Dr Cunningham also performed gene expression studies on 3 of the tumors (2 ALL and 1 AML), which were collected 8 months to 22 months after diagnosis, while marrows were in remission. The analyses revealed that a number of genes are significantly upregulated in both leukemic breast tumors and breast cancer.

These include genes involved in adhesion and interactions with the extracellular matrix (ADAM8, COMP, and CDH22), genes involved in the ubiquitin-proteasome pathway (UBE2S, USP32, MDM2, and UBE2C), genes encoding for kinases (MAP4K1, PIM1, and NEK2), and genes involved in RAS signaling (RANBP1 and RAB10).

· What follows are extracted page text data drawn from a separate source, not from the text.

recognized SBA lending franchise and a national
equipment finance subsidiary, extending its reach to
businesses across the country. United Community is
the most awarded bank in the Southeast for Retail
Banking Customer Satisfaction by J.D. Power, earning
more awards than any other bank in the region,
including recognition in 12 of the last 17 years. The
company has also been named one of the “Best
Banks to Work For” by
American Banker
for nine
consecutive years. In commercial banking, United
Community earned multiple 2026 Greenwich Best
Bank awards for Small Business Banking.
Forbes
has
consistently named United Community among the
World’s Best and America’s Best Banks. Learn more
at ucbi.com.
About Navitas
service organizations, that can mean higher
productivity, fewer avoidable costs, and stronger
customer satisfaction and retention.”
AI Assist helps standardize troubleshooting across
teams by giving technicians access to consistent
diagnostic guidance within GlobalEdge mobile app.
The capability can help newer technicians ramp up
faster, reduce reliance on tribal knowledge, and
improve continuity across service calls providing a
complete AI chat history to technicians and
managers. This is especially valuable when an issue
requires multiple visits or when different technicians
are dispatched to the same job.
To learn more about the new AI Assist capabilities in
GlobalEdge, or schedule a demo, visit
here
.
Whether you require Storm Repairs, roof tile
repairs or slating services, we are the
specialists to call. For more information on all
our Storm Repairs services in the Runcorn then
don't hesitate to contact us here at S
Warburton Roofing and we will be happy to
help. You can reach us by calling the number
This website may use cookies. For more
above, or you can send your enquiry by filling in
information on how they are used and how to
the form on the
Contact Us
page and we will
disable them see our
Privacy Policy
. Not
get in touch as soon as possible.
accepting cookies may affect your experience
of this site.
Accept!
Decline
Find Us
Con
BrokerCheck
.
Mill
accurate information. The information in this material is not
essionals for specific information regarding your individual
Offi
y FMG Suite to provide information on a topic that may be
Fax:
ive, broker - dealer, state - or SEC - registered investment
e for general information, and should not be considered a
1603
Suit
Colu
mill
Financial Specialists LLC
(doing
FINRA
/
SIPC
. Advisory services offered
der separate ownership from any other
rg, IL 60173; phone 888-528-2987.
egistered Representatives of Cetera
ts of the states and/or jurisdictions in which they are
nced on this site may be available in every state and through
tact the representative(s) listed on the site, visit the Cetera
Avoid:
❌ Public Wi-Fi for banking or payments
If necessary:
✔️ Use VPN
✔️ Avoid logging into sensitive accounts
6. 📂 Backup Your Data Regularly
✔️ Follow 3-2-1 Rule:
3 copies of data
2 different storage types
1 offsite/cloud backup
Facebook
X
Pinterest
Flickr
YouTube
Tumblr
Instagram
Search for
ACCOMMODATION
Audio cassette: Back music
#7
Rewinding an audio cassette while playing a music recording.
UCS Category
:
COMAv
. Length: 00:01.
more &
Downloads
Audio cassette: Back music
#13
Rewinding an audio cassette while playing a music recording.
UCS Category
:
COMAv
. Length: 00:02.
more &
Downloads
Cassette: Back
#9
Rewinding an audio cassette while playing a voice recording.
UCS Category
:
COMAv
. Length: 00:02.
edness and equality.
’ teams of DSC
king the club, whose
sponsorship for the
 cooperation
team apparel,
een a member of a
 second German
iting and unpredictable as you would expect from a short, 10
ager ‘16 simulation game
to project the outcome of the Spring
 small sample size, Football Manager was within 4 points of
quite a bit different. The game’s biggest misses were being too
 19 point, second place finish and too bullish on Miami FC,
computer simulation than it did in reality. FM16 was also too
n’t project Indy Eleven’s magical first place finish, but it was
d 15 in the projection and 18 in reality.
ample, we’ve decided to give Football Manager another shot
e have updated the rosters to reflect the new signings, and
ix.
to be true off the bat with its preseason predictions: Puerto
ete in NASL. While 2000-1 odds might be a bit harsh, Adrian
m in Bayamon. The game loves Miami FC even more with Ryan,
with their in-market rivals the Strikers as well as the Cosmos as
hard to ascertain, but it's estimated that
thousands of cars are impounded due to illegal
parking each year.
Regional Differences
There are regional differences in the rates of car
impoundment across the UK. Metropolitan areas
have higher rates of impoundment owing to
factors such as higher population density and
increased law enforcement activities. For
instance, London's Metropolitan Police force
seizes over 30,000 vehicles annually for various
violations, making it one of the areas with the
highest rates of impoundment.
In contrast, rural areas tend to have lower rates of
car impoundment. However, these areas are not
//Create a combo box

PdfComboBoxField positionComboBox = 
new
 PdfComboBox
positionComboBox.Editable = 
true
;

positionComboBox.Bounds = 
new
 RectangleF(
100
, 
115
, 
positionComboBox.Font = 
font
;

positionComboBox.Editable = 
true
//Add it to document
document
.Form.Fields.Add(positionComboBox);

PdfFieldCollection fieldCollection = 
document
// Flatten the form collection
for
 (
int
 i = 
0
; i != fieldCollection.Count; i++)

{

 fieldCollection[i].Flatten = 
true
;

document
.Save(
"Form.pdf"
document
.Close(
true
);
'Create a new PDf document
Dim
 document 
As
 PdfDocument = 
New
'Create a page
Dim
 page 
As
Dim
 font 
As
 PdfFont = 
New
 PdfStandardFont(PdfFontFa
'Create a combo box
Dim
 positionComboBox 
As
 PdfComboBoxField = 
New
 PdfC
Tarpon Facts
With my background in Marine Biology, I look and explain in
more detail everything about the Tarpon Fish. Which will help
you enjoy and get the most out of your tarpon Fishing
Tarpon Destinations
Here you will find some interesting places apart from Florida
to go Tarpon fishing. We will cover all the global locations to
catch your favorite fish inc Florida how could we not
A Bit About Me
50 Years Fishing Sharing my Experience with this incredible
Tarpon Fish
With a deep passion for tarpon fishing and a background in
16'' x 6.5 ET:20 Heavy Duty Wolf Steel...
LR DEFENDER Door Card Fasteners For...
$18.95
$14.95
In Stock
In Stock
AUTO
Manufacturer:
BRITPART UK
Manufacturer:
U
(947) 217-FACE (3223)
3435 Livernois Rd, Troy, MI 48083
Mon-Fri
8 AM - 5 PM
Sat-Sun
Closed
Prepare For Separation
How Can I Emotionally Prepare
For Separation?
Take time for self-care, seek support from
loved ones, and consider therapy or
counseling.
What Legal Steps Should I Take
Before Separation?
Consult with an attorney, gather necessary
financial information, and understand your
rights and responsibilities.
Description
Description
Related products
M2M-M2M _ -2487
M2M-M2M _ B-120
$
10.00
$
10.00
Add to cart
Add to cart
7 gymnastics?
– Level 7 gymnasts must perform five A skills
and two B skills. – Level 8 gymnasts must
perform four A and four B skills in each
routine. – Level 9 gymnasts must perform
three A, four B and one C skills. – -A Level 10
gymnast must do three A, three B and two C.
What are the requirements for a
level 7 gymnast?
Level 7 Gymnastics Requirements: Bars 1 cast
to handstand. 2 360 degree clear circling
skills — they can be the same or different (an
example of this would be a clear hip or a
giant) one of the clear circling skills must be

Conclusions and next steps

“It seems that there’s some kind of crosstalk between the organ microenvironment and leukemic cells that make the leukemic cells have the phenotype of breast cancer,” Dr Cunningham said. “And it may well be that relapse sometimes results from the presence of an undiagnosed collection of these cells.”

Therefore, Dr Cunningham suggests performing scans in treatment-resistant leukemia patients. If a patient relapses, and particularly if lactic dehydrogenase levels are increased, a scan might be in order.

“If we can recognize these tumors and cut them out, the patient could be cured, because we’re successful at treating the bone marrow,” Dr Cunningham said. “We’ve had very good bone marrow drugs for 50 years.”

For her part, Dr Cunningham is delving further into this phenomenon. She is now conducting gene expression studies on the rest of the 25 leukemic breast tumor samples and comparing these tumors to breast cancer to identify the most significant dysregulated genes in both entities. The long-term goal is to find a way to predict which patients will develop leukemic breast tumors.

*Information in the abstract differs from that presented at the meeting.